Small sailing dinghies have bailers but larger boats don't. With a hull that is in rather than on the water it is designed to drain the above waterline cockpit well through the fittings in this thread. The lower bilge is taken care of with a bilge pump, either electric or probably manual in your case.


----------



## rugosa (Aug 30, 2011)

Always better to go with the real deal marine fittings, especially if in salt location, if $$$ is tight look for a RV or bar sink drain assembly as they should be cheaper. You have two cockpit sole holes/drains each of which must be connected to a thru hull, you should also have manual and/or electric bilge pump to service the bilge area. Area below cockpit sole likely getting water from disconnected scuppers and/or deck leaks. Every hole is potential water access. Sooner or later all deck fittings need to be rebedded. Hope this helps.


----------



## rbrasi (Mar 21, 2011)

That's interesting about criss-crossing the hoses. It makes sense. Now I'm going to look at the scupper drains with the 90 degree hose connection.


----------



## pbpg (Jul 7, 2011)

Thanks for the information. It gives me a better idea of what needs to be there.


----------



## merc2dogs (Jun 5, 2004)

rbrasi said:


> That's interesting about criss-crossing the hoses. It makes sense. Now I'm going to look at the scupper drains with the 90 degree hose connection.


Caveat is that unless the through hulls are far enough below the water line, when heeled the water will often have to go uphill to make it out the other side, so will pool in the low side of the cockpit.

Most people that I know who cross the hoses do so because of difficulty in getting the correct length hose in to provide for double clamping, something you can get around easily if the drains are 'bolt in' like the perko scuppers linked earlier. Install the hose with the scuppers removed, then slip the clamps and lock ring in, grease up the scupper end and insert it into the hose, when close install the proper bedding, and tighten up the ring and clamps. Others rebuild the system so the drains are plumbed aft and exit through the overhang or transom, which is my method, I try to eliminate as many through hulls as I can, nothing wrong with a properly installed and maintained through hull, I simply prefer having as few as possible.


----------



## mitiempo (Sep 19, 2008)

Merc

Whether the drains are crossed or not depends on the hull depth under the cockpit and the depth of the cockpit well relative to the waterline. On many boats if not crossed the leeward drain becomes an intake at a given amount of heel, particularly those with cockpit wells close to the waterline.


----------



## ewakeley (Feb 14, 2012)

i have a 78 rk21....the scuppers in the cockpit are only to drain the cockpit floor....yu lowest point in you boat is right before the center table ...yes that is true....if you put water in it it will go to that point......My name is skip and i restored one also.....got some pic if you need to see how things are......hope this helps


----------



## MarkSF (Feb 21, 2011)

The idea setup would be : Groco or similar quality bronze seacocks in the hull.

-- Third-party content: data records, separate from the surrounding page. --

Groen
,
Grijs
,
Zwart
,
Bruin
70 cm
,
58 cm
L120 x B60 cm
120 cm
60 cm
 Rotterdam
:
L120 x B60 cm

Connect to the cockpit scuppers with quality, re-inforced hose. The reason being, if the hose fails while the boat is in the water and the seacocks are open, the boat will sink.

See here :

BoatUS BoatTECH Guides: Marine Hose


----------



## MarkSF (Feb 21, 2011)

pbpg said:


> Thanks. If these two cockpit drains are cross-connected to the through hull drains, what drains the bilge/lowest area of the boat? An auto bilge pump?


Yes, a bilge pump. It isn't common to have drains in the bottom of the boat for the bilge, even though they might seem really handy on a trailerable boat. I used to let the self-bailers drain my Wayfarer. I could just hose out the entire bilge area and watch the dirty water pour out of the self bailers. Unfortunately I also launched the boat a couple of times with the bailers open and nearly sank it.

Trailerable and non-trailerable have different requirements here.

For non-trailerable boats, the aim is to have the least possible chance of a leak that could sink the boat. Hence all through hulls are connected with seacocks to shut them off, the drains are connected to through-hulls via seacocks so that the cockpit can be drained without any chance of filling the bilge, and so on. The bilge is a sealed area that is only pumped out by the bilge pump.

I think your boat is in the size range where some people might keep it on a trailer, and some at the dock. Hence it was built to be left on a dock.


----------



## ewakeley (Feb 14, 2012)

on a rk21 there isnt enough room to do that...i usee 3m 5200 very liberal on the underside with bronze thru hulls...with very thick 2 inch hose....


----------